Какое у нас отношение к современному искусству, сформулированное чуть ли не на самом верху? Это непонятно что, ничто. И вторая распространенная реакция: я бы и сам так мог сделать, намалевать и так далее… Они там делают «ничто», а средства затрачены, вот за это «ничто» они и поплатились.

Андрей Архангельский

«Театральное дело» — еще и впечатляющий пример цеховой солидарности: толпы коллег и сочувствующих перед судом, слова поддержки с самых разных сцен, самые весомые подписи под петициями — от Изабель Юппер и Кейт Бланшетт до Киркорова и Малахова, публичные акции везде, где только можно,— вплоть до красной дорожки Канна. Но эта волна солидарности ставит вопрос и о границах солидарности. На что готов каждый из сочувствующих? Что скорее поможет неправедно обвиняемым — громкие публичные акции или непубличный торг за закрытыми дверями? А если второе, то не сделают ли публичные акции только хуже? Или думать так — значит оправдывать собственную трусость? А «что скорее поможет» и «как надо по совести» — это одно и то же? И что из этого выбрать? Еще находясь под домашним арестом, Серебренников выпускает в «Гоголь-центре» спектакль «Барокко», центральный образ которого — самосожжение студента Яна Палаха на Вацлавской площади в 1969-м. Трудно отделаться от ощущения, что этим спектаклем автор задает жестокий вопрос — а чем ты готов пожертвовать ради того, что тебе дорого, во что ты веришь? До какой степени ты готов мириться со злом и как ты можешь ему противостоять? Наверное, любой ответ будет правильным, даже хэштег в инстаграме, и все же, если принимать поступок Палаха за абсолютную отметку,— как близко ты готов к ней подойти и что с тобой для этого нужно сделать?

Дело Серебренникова, как и другие подобные процессы, устроены так, что от них легко отмахнуться, особенно если ты не принадлежишь к сообществу,— на то существует набор готовых отговорок: суд разберется, нет дыма без огня, разборки внутри тусовочки, почему вы молчали, когда (тут можно вставить любое громкое политическое событие последних 30 лет). И потом, если ты режиссер, это что, индульгенция?

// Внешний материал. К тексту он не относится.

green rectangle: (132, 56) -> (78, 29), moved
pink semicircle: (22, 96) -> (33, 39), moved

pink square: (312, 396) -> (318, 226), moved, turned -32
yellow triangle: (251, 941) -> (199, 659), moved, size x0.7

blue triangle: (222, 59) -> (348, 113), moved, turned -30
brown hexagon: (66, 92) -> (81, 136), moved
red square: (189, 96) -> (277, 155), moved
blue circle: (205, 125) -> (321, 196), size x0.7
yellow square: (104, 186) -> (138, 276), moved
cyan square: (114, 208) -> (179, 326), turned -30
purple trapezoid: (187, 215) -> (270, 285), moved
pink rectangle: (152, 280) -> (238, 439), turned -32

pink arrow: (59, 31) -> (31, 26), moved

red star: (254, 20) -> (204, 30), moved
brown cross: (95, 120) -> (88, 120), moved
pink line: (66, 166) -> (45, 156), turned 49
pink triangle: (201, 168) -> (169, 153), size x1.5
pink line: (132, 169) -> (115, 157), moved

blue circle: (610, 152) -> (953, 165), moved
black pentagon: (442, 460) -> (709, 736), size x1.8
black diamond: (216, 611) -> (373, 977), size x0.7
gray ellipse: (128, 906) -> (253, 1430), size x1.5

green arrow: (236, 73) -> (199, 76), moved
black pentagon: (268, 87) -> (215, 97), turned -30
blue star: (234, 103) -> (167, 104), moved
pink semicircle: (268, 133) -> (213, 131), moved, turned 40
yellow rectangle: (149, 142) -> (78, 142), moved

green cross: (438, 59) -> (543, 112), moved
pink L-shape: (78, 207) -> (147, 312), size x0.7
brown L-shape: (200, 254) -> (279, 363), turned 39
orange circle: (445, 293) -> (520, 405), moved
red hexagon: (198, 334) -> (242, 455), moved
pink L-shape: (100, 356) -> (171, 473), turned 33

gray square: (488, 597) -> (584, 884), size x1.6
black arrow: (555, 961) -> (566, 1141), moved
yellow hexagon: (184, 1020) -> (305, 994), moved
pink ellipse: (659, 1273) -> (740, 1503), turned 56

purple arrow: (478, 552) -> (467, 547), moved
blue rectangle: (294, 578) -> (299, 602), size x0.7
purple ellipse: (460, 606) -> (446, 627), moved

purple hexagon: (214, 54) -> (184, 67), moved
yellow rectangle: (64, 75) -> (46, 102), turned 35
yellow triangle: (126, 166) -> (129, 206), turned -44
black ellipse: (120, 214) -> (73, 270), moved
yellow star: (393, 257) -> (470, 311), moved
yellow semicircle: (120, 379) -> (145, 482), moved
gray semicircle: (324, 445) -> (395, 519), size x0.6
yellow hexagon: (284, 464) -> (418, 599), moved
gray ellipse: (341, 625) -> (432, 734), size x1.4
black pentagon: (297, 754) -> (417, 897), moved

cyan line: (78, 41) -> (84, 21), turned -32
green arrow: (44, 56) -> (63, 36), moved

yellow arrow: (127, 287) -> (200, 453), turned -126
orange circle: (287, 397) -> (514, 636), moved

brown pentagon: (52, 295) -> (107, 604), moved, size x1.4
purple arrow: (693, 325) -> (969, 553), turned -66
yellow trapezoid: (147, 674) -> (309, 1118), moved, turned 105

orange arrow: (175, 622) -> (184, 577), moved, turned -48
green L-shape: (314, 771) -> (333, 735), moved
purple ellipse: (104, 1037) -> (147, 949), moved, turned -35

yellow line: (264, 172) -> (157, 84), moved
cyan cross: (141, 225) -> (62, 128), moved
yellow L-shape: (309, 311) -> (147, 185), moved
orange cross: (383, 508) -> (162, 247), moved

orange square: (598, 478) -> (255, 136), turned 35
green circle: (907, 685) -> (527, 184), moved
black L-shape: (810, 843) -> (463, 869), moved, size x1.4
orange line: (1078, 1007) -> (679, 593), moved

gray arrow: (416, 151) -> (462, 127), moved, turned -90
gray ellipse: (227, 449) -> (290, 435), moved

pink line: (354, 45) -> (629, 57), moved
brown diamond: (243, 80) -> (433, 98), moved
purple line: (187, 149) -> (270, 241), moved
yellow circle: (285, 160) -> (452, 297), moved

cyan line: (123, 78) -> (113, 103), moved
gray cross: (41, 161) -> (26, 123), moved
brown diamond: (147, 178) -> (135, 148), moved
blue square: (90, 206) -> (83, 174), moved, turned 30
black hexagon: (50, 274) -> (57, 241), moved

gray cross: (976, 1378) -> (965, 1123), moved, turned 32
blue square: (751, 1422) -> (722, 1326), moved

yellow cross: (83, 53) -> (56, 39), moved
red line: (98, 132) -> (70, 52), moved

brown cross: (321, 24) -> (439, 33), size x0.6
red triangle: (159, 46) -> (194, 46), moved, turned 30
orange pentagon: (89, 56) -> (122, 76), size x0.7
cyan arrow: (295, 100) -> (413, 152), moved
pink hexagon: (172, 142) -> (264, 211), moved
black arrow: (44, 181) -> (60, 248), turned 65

Суд откровенно не может взять в толк, как можно потратить такие (да и любые) деньги на эти вот, прости господи, перформансы, исполнение Кейджа на велосипедах,— но в этом непонимании с ним солидарна и более свободомыслящая публика, которая уже привыкла видеть в любом культурном акте либо распил, либо трусость: вы пытались отсидеться в уютном домике со своим Кейджем и велосипедами, вместо того чтобы (опять же — ненужное вставить)? Так получайте теперь. Культура как ценность сама по себе, оправданная уже тем, что создает ту самую сложность и современность, без которой, по выражению Дондурея, и ракеты не будут летать, оказывается не нужна ни тем, ни этим.

В спектакле «Барокко» есть еще один, довольно лобовой образ: музыкант, который играет «Чакону» Баха, в то время как одна его рука прикована наручниками к запястью стоящего рядом полицейского. Все участники процесса получили в итоге условные сроки и разного размера штрафы, но этот образ полицейского, стоящего рядом с художником,— его уже не получается сделать небывшим. Можно, конечно, играть и одной рукой, почему нет, но это уже совсем другая музыка.